There seems to be a popular perception that all a parent, particularly a woman, has to do is to allege abuse of the child by the father, and the father's rights will be stripped away without further ado. In practice, it's likely that the mother making the allegations will suddenly find herself restricted to supervised visitation—so that she's prevented from coaching the child into any more "false" allegations against the father. The child then finds himself or herself in the sole custody of the abuser.
It isn't just mothers in that position, however. Fathers can be on equally shaky footing if they bring the allegations to court. Research from California State University says that losing custody of your children after bringing forward abuse allegations skyrocket unless you have ironclad proof. Even then, some attorneys say it all depends on whether the judge will listen to the proof and believe it—or dismisses it out of the biased notion that all abuse claims brought up during divorce are theatrics.

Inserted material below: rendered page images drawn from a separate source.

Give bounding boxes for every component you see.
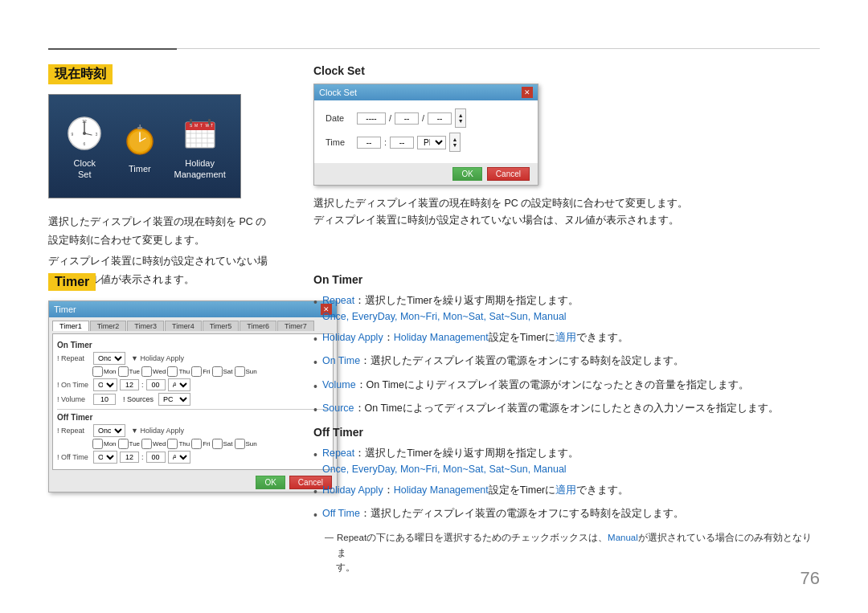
on-timer-title: On Timer (313, 273, 820, 286)
timer-section-left: Timer Timer ✕ Timer1 Timer2 Timer3 Timer… (48, 273, 273, 492)
bullet-dot-2: • (313, 330, 317, 348)
off-cb-wed[interactable]: Wed (141, 439, 166, 449)
off-cb-fri[interactable]: Fri (191, 439, 210, 449)
holiday-apply-link-1: Holiday Apply (322, 332, 383, 343)
off-timer-content-label: Off Timer (57, 413, 329, 422)
svg-rect-13 (139, 125, 141, 128)
on-sources-label: ! Sources (123, 395, 154, 403)
clock-set-dialog: Clock Set ✕ Date / / ▲ ▼ (313, 84, 538, 186)
timer-tab-6[interactable]: Timer6 (240, 321, 276, 331)
timer-dialog: Timer ✕ Timer1 Timer2 Timer3 Timer4 Time… (48, 300, 338, 492)
dialog-title-text: Clock Set (319, 88, 357, 97)
clock-set-item: 6 12 9 3 ClockSet (63, 112, 105, 181)
on-bullet-5: • Source：On Timeによってディスプレイ装置の電源をオンにしたときの… (313, 400, 820, 419)
svg-text:3: 3 (96, 132, 98, 137)
time-input-2[interactable] (390, 137, 414, 149)
volume-link: Volume (322, 379, 356, 390)
on-time-m-input[interactable] (146, 379, 166, 390)
off-time-row: ! Off Time Off On : AM PM (57, 451, 329, 464)
time-spinner[interactable]: ▲ ▼ (449, 133, 461, 152)
cb-thu[interactable]: Thu (167, 366, 190, 377)
on-repeat-select[interactable]: Once EveryDay Manual (93, 352, 125, 365)
dialog-titlebar: Clock Set ✕ (314, 84, 538, 100)
clock-set-dialog-area: Clock Set ✕ Date / / ▲ ▼ (313, 84, 820, 186)
off-time-label: ! Off Time (57, 453, 91, 461)
holiday-item: S M T W T HolidayManagement (174, 112, 225, 181)
cb-mon[interactable]: Mon (92, 366, 117, 377)
on-sources-select[interactable]: PC HDMI (158, 393, 190, 406)
on-bullet-3-text: On Time：選択したディスプレイ装置の電源をオンにする時刻を設定します。 (322, 353, 684, 369)
manual-link: Manual (608, 533, 638, 542)
off-checkbox-row: Mon Tue Wed Thu Fri Sat Sun (57, 439, 329, 449)
right-col-top: Clock Set Clock Set ✕ Date / / (313, 64, 820, 230)
on-bullet-2-text: Holiday Apply：Holiday Management設定をTimer… (322, 329, 628, 345)
date-input-1[interactable] (357, 112, 386, 125)
genzai-section: 現在時刻 6 12 9 3 ClockSet (48, 64, 273, 288)
off-time-onoff-select[interactable]: Off On (93, 451, 117, 464)
timer-ok-button[interactable]: OK (256, 476, 285, 489)
clock-panel: 6 12 9 3 ClockSet (48, 94, 241, 198)
off-cb-sun[interactable]: Sun (235, 439, 257, 449)
off-time-h-input[interactable] (120, 452, 139, 463)
dialog-close-button[interactable]: ✕ (522, 87, 533, 98)
holiday-mgmt-link-2: Holiday Management (394, 484, 489, 496)
time-ampm-select[interactable]: PM AM (417, 136, 446, 149)
on-timer-content-label: On Timer (57, 341, 329, 349)
timer-tabs: Timer1 Timer2 Timer3 Timer4 Timer5 Timer… (52, 321, 334, 331)
svg-text:W: W (205, 123, 209, 128)
cb-sun[interactable]: Sun (235, 366, 257, 377)
off-cb-tue[interactable]: Tue (118, 439, 141, 449)
on-ampm-select[interactable]: AM PM (168, 378, 190, 391)
timer-content: On Timer ! Repeat Once EveryDay Manual ▼… (52, 333, 334, 470)
off-bullet-1-text: Repeat：選択したTimerを繰り返す周期を指定します。 Once, Eve… (322, 445, 579, 477)
svg-text:6: 6 (84, 141, 86, 146)
timer-dialog-title: Timer (54, 304, 76, 314)
date-spinner[interactable]: ▲ ▼ (455, 108, 466, 128)
timer-title: Timer (48, 273, 96, 291)
cb-sat[interactable]: Sat (212, 366, 233, 377)
holiday-apply-link-2: Holiday Apply (322, 484, 383, 496)
timer-footer: OK Cancel (49, 473, 337, 492)
on-volume-input[interactable] (93, 394, 116, 405)
off-cb-mon[interactable]: Mon (92, 439, 117, 449)
date-input-2[interactable] (395, 112, 419, 125)
off-bullet-1: • Repeat：選択したTimerを繰り返す周期を指定します。 Once, E… (313, 445, 820, 477)
cancel-button[interactable]: Cancel (487, 167, 530, 181)
cb-wed[interactable]: Wed (141, 366, 166, 377)
svg-text:9: 9 (72, 132, 74, 137)
timer-tab-5[interactable]: Timer5 (203, 321, 240, 331)
off-bullet-dot-1: • (313, 446, 317, 464)
note-text-1: Repeatの下にある曜日を選択するためのチェックボックスは、Manualが選択… (337, 530, 820, 560)
on-time-h-input[interactable] (120, 379, 139, 390)
top-rule-accent (48, 48, 177, 50)
clock-desc-1: 選択したディスプレイ装置の現在時刻を PC の設定時刻に合わせて変更します。 (313, 195, 820, 212)
timer-tab-1[interactable]: Timer1 (52, 321, 89, 331)
timer-tab-2[interactable]: Timer2 (90, 321, 127, 331)
timer-tab-3[interactable]: Timer3 (127, 321, 164, 331)
note-line-1: ― Repeatの下にある曜日を選択するためのチェックボックスは、Manualが… (325, 530, 820, 560)
time-input-1[interactable] (357, 137, 381, 149)
note-dash: ― (325, 530, 334, 545)
on-holiday-apply-label: ▼ Holiday Apply (131, 354, 184, 362)
cb-tue[interactable]: Tue (118, 366, 141, 377)
on-bullet-1-text: Repeat：選択したTimerを繰り返す周期を指定します。 Once, Eve… (322, 292, 579, 325)
date-input-3[interactable] (428, 112, 452, 125)
date-sep-2: / (422, 113, 424, 123)
off-bullet-2: • Holiday Apply：Holiday Management設定をTim… (313, 482, 820, 501)
off-repeat-select[interactable]: Once EveryDay Manual (93, 424, 125, 437)
off-time-sep: : (141, 453, 144, 461)
ok-button[interactable]: OK (452, 167, 481, 181)
off-ampm-select[interactable]: AM PM (168, 451, 190, 464)
on-checkbox-row: Mon Tue Wed Thu Fri Sat Sun (57, 366, 329, 377)
off-bullet-dot-3: • (313, 506, 317, 524)
cb-fri[interactable]: Fri (191, 366, 210, 377)
timer-tab-4[interactable]: Timer4 (165, 321, 202, 331)
bullet-dot-3: • (313, 353, 317, 371)
on-time-onoff-select[interactable]: Off On (93, 378, 117, 391)
timer-tab-7[interactable]: Timer7 (277, 321, 314, 331)
off-cb-thu[interactable]: Thu (167, 439, 190, 449)
repeat-link-1: Repeat (322, 295, 354, 306)
date-row: Date / / ▲ ▼ (326, 108, 526, 128)
off-time-m-input[interactable] (146, 452, 166, 463)
off-cb-sat[interactable]: Sat (212, 439, 233, 449)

In fact, some feel that the criteria required to win a custody case with abuse allegations in California, at least, is neither gender nor truthfulness. Instead, it may be about finances and who has the most money to secure a better attorney.
While the California Family Code states that the court is supposed to ensure that each party has access to legal representation, there's no consensus about the meaning of the law. Judges routinely skirt around it by giving litigants paperwork to request legal representation that's so complex that many can't complete it without getting legal help in the first place.
Others feel that judges are also part of the problem since many retire to become family court mediators. They want friendly relationships with attorneys so that they will get lucrative referrals later.
No matter what issues are involved in your custody case, seek out the services of an attorney as soon as possible. Representing yourself—and your child—without an attorney could be a tremendous mistake.